12. This year I unfortunately experienced what Malcolm Gladwell called, “relative deprivation — we make our self-assessments based on our immediate surroundings. So when you’re not part of the group that’s the best around you, you’re unhappy and feel like you can’t compete, so it dramatically increases the risk of dropout and failure.” Let me make this straight, I am not as risk of dropout, and I might even graduate earlier, however admittely being at an elite institution in the science when you are not in the top of your game (gpa or research wise..) it can hurt. No one ever talks about this. The feeling of inadequacy. It is real. But I found using my social and intellectual capital and network as support - kept me at bay.
13. I have learned (perhaps due to number 12) to be more humble and try my best even when I may not be motivated. Sophomore year for me was quite reflective. It was the year in which I wanted to “show my goals” rather than tell my goals.
14. To enjoy my Sunday ritual. Which consisted of: Eating my favorite omelet, doing my readings for the week ahead, making my weekly do-to list, cleaning my room, doing laundry and watching “Real Housewives” with my roommate! It is the little effective habits that makes the difference.
15. Upper division courses taught me critical thinking, and my freshman intro classes taught me the rules.
16. I am being much more assertive. Although I am still very polite and cautious (cue my immigrant parents who instilled such values), I have now been able to say “no” more often, and explain my priorities with ease.
17. Social scientists have described two entities known as treatment effects and selection effects. Treatment effects simplified says one builds character while in this institution and a selection-effect institution is because one already possess “valuable traits” that they are accepted to such institutions. College can feel like both.

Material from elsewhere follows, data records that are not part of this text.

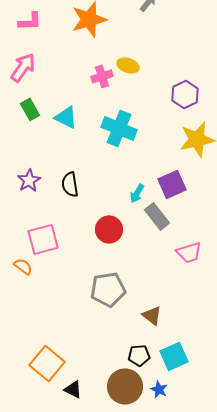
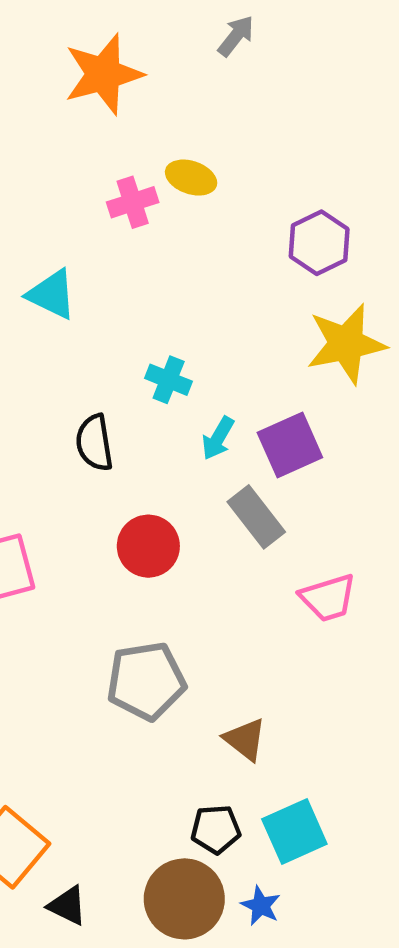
cyan cross: (119, 128) -> (169, 380), moved, size x0.6
black semicircle: (70, 184) -> (94, 443), moved
cyan arrow: (137, 193) -> (218, 438), moved

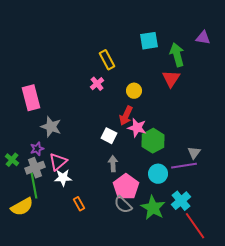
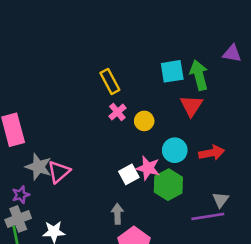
cyan square: (149, 41) -> (172, 71), moved
pink cross: (97, 84) -> (117, 112), moved
red arrow: (126, 116) -> (212, 153), moved, turned -126
white square: (109, 136) -> (129, 174), moved, turned 35
pink triangle: (58, 162) -> (59, 172), moved
cyan circle: (158, 174) -> (175, 150), moved

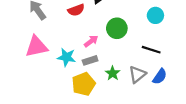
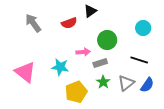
pink arrow: (91, 41) -> (83, 52), turned 32
pink triangle: (36, 47) -> (25, 72), moved, turned 50
gray rectangle: (90, 60) -> (100, 63), moved

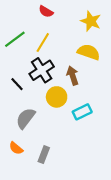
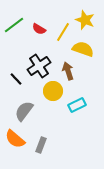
red semicircle: (46, 12) -> (39, 29), moved
green line: (15, 39) -> (14, 25), moved
yellow line: (43, 42) -> (63, 32), moved
orange semicircle: (16, 148) -> (15, 139), size x1.5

18. Speaking of treatment effect, sophomore year has forced me to think about concepts in which repetition of facts is not enough, it has force me to have deep thought concerning my abilities and calculating where I am a and where I want to be, lastly I have been encourage be a bit more of social butterfly. I met so many awesome people though others.

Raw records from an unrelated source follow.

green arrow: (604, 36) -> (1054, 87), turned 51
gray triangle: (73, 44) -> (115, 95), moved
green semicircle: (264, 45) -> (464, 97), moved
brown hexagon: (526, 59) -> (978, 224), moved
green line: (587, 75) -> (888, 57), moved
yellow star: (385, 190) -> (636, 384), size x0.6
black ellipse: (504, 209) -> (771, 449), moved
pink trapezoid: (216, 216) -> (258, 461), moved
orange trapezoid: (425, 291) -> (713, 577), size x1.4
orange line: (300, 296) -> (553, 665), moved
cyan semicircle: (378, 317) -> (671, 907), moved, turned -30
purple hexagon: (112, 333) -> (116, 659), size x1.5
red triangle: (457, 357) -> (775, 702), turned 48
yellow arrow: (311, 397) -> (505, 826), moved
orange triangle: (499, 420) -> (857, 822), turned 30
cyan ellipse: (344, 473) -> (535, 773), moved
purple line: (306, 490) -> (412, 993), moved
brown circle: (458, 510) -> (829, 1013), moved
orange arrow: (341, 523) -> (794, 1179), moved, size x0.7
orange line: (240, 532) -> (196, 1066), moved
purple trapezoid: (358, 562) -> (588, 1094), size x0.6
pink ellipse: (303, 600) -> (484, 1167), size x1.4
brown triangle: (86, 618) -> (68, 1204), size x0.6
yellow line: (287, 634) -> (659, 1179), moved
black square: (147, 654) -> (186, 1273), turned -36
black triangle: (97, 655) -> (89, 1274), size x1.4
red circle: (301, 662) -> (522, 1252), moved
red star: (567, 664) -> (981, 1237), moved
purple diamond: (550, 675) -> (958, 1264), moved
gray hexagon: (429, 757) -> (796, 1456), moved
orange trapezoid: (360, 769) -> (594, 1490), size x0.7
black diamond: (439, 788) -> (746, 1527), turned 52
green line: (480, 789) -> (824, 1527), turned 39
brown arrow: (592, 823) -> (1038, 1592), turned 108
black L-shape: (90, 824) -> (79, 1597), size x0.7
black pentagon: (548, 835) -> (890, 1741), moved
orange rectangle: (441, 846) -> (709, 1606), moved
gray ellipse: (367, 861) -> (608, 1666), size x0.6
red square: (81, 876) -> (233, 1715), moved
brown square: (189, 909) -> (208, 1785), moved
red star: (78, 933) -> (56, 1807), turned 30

19. I learned that pre med is grit. Since I have only two lab courses left to graduate, I will be taking my MCAT in september :\ It is nerve racking, and it is also yet another means of comparison. Along with gpa, and internships, mcat is the holy gail of medical school admissions. But I have learned to respect the mcat, respect the privilege I have as a college student to learn all the pre-req sciences and embark on AMAZING internships every semester since freshman year. I will study hard, and understand that while my worth is not measured by the exam, my ability to work under-pressure, think critically as well as adapting to different disciplines is measured. I want to swim to the finish line with dignity.
20. I learned that despite applying for study aboard as a sophomore I was accepted! I am going to Costa Rica this summer! I will not be blogging after May 24th but before then I have lots of posts. I am doing so much as a sophomore.